Agus menekankan pentingnya pembinaan berbasis kebutuhan riil pasar agar program tidak salah arah. "Pembinaan IKM harus dimulai dari kebutuhan pasar. OEM dan Tier-1 menyampaikan kebutuhan serta standar yang harus dipenuhi, kemudian pemerintah melakukan pembinaan agar IKM mampu menutup kesenjangan tersebut melalui penguatan teknologi, SDM, kualitas produk, standardisasi, serta akses pengujian," jelasnya.
Dari segi teknis, pelokalan komponen dilakukan secara bertahap. Pada tingkat awal, IKM diarahkan memproduksi komponen berbasis logam, plastik, karet, jok, housing, hingga wiring harness. Sementara IKM yang memiliki kapasitas manufaktur lebih maju didorong menggarap komponen bernilai tinggi seperti battery housing, precision machining, hingga komponen power electronics.
Advertisement
Tampil Sebagai Penggerak Utama
Direktur Jenderal Industri Kecil, Menengah, dan Aneka (IKMA) Reni Yanita menambahkan, Kemenperin menggiatkan forum business matching yang tak sekadar mempertemukan penjual dan pembeli, tetapi melengkapinya dengan penyampaian spesifikasi teknis, uji coba prototipe, hingga sertifikasi.
"Orientasi akhirnya adalah terciptanya komitmen pembelian. Karena itu, keberhasilan program tidak hanya diukur dari jumlah IKM yang mengikuti business matching, tetapi berapa banyak yang berhasil menjadi qualified supplier dan mendapatkan pesanan industri secara berkelanjutan," ungkap Reni.

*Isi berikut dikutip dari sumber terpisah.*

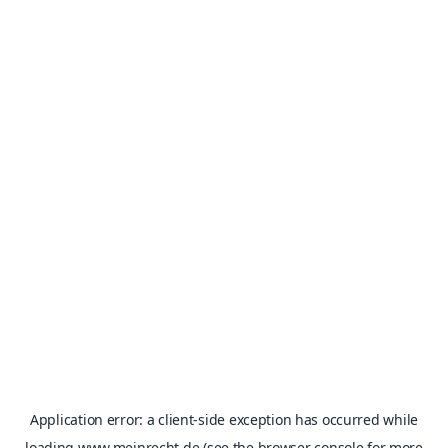
Application error: a
client
-side exception has occurred while
loading
www.meinrecht.de
(see the
browser console
for more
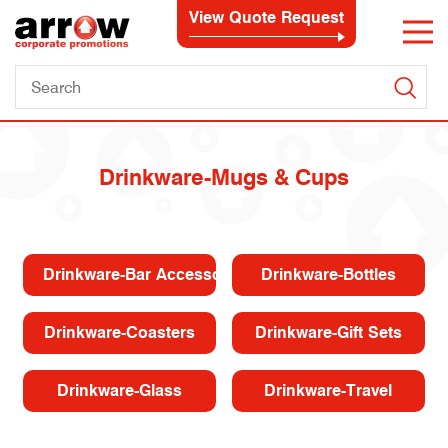
View Quote Request
Drinkware-Mugs & Cups
Drinkware-Bar Accessories
Drinkware-Bottles
Drinkware-Coasters
Drinkware-Gift Sets
Drinkware-Glass
Drinkware-Travel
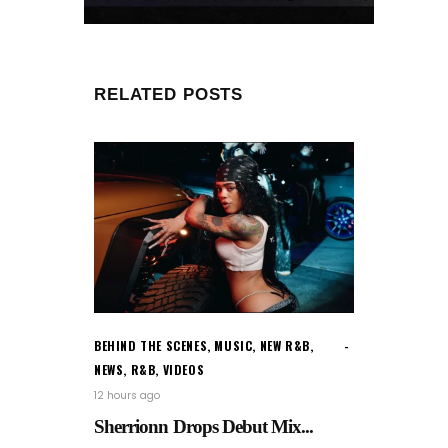
RELATED POSTS
BEHIND THE SCENES
,
MUSIC
,
NEW R&B
,
NEWS
,
R&B
,
VIDEOS
12 hours ago
Sherrionn Drops Debut Mix...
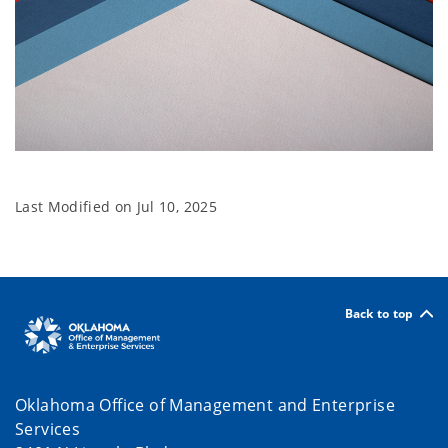
Tabs
Last Modified on
Jul 10, 2025
Back to top
Oklahoma Office of Management and Enterprise
Services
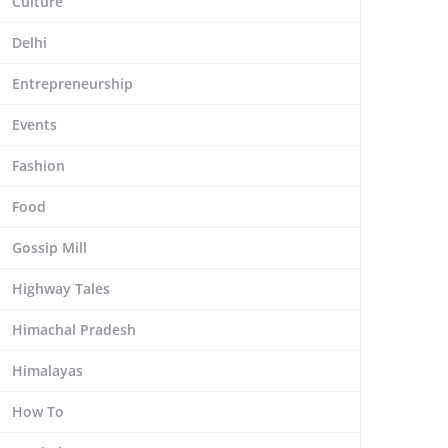
Culture
Delhi
Entrepreneurship
Events
Fashion
Food
Gossip Mill
Highway Tales
Himachal Pradesh
Himalayas
How To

Reni mematok target agar IKM tidak cuma menonton pertumbuhan industri kendaraan listrik, tetapi tampil sebagai penggerak utama. "IKM harus menjadi bagian dari rantai pasok, menciptakan nilai tambah, meningkatkan produktivitas, dan pada waktunya mampu bersaing di pasar global," tegas Reni.